» Exercise goal
Verbatim output required. Print the data in full.

» Input records
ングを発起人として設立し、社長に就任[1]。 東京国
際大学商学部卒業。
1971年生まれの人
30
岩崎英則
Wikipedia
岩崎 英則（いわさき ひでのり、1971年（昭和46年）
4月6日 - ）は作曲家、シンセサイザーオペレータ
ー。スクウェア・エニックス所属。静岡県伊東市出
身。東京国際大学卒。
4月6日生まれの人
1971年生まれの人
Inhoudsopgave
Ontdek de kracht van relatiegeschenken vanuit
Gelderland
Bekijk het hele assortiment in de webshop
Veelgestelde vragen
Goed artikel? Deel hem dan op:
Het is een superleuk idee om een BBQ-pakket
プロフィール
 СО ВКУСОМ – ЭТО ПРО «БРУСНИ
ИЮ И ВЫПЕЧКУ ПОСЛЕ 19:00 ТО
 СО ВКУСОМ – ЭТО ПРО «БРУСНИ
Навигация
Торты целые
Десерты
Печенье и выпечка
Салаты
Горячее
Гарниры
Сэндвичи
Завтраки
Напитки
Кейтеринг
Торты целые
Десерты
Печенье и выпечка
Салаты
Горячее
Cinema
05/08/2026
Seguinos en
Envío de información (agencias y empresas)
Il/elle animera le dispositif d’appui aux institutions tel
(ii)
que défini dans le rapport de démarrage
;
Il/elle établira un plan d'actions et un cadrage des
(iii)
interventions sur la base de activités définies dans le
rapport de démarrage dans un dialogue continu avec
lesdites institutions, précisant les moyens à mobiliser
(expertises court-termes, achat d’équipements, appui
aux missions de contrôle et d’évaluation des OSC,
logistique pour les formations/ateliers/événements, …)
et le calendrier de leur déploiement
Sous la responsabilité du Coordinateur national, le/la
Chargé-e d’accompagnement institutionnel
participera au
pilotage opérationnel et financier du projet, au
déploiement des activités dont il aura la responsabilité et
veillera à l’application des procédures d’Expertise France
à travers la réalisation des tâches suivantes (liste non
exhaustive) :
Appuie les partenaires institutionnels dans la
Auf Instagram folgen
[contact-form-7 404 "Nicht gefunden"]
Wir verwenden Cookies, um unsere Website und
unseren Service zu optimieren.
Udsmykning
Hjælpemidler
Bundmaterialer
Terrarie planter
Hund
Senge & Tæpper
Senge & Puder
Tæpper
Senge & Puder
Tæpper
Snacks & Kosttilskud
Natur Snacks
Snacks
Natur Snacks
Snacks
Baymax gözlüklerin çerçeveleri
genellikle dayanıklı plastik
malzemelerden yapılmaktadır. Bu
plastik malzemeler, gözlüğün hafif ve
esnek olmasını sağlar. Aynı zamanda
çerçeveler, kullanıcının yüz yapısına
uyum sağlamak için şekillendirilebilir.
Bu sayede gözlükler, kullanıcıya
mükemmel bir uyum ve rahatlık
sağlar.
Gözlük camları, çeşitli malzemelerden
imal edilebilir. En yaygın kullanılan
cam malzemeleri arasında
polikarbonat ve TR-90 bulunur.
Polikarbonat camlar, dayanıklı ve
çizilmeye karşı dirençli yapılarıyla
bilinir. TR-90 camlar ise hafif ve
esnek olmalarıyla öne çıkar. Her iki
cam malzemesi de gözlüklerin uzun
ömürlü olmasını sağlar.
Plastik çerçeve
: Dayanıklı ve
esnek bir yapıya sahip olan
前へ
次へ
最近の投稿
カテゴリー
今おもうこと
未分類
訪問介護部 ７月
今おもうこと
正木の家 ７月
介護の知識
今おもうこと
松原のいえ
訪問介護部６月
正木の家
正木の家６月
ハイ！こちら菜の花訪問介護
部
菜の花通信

» Answer box
ングを発起人として設立し、社長に就任[1]。 東京国
際大学商学部卒業。
1971年生まれの人
30
岩崎英則
Wikipedia
岩崎 英則（いわさき ひでのり、1971年（昭和46年）
4月6日 - ）は作曲家、シンセサイザーオペレータ
ー。スクウェア・エニックス所属。静岡県伊東市出
身。東京国際大学卒。
4月6日生まれの人
1971年生まれの人
Inhoudsopgave
Ontdek de kracht van relatiegeschenken vanuit
Gelderland
Bekijk het hele assortiment in de webshop
Veelgestelde vragen
Goed artikel? Deel hem dan op:
Het is een superleuk idee om een BBQ-pakket
プロフィール
 СО ВКУСОМ – ЭТО ПРО «БРУСНИ
ИЮ И ВЫПЕЧКУ ПОСЛЕ 19:00 ТО
 СО ВКУСОМ – ЭТО ПРО «БРУСНИ
Навигация
Торты целые
Десерты
Печенье и выпечка
Салаты
Горячее
Гарниры
Сэндвичи
Завтраки
Напитки
Кейтеринг
Торты целые
Десерты
Печенье и выпечка
Салаты
Горячее
Cinema
05/08/2026
Seguinos en
Envío de información (agencias y empresas)
Il/elle animera le dispositif d’appui aux institutions tel
(ii)
que défini dans le rapport de démarrage
;
Il/elle établira un plan d'actions et un cadrage des
(iii)
interventions sur la base de activités définies dans le
rapport de démarrage dans un dialogue continu avec
lesdites institutions, précisant les moyens à mobiliser
(expertises court-termes, achat d’équipements, appui
aux missions de contrôle et d’évaluation des OSC,
logistique pour les formations/ateliers/événements, …)
et le calendrier de leur déploiement
Sous la responsabilité du Coordinateur national, le/la
Chargé-e d’accompagnement institutionnel
participera au
pilotage opérationnel et financier du projet, au
déploiement des activités dont il aura la responsabilité et
veillera à l’application des procédures d’Expertise France
à travers la réalisation des tâches suivantes (liste non
exhaustive) :
Appuie les partenaires institutionnels dans la
Auf Instagram folgen
[contact-form-7 404 "Nicht gefunden"]
Wir verwenden Cookies, um unsere Website und
unseren Service zu optimieren.
Udsmykning
Hjælpemidler
Bundmaterialer
Terrarie planter
Hund
Senge & Tæpper
Senge & Puder
Tæpper
Senge & Puder
Tæpper
Snacks & Kosttilskud
Natur Snacks
Snacks
Natur Snacks
Snacks
Baymax gözlüklerin çerçeveleri
genellikle dayanıklı plastik
malzemelerden yapılmaktadır. Bu
plastik malzemeler, gözlüğün hafif ve
esnek olmasını sağlar. Aynı zamanda
çerçeveler, kullanıcının yüz yapısına
uyum sağlamak için şekillendirilebilir.
Bu sayede gözlükler, kullanıcıya
mükemmel bir uyum ve rahatlık
sağlar.
Gözlük camları, çeşitli malzemelerden
imal edilebilir. En yaygın kullanılan
cam malzemeleri arasında
polikarbonat ve TR-90 bulunur.
Polikarbonat camlar, dayanıklı ve
çizilmeye karşı dirençli yapılarıyla
bilinir. TR-90 camlar ise hafif ve
esnek olmalarıyla öne çıkar. Her iki
cam malzemesi de gözlüklerin uzun
ömürlü olmasını sağlar.
Plastik çerçeve
: Dayanıklı ve
esnek bir yapıya sahip olan
前へ
次へ
最近の投稿
カテゴリー
今おもうこと
未分類
訪問介護部 ７月
今おもうこと
正木の家 ７月
介護の知識
今おもうこと
松原のいえ
訪問介護部６月
正木の家
正木の家６月
ハイ！こちら菜の花訪問介護
部
菜の花通信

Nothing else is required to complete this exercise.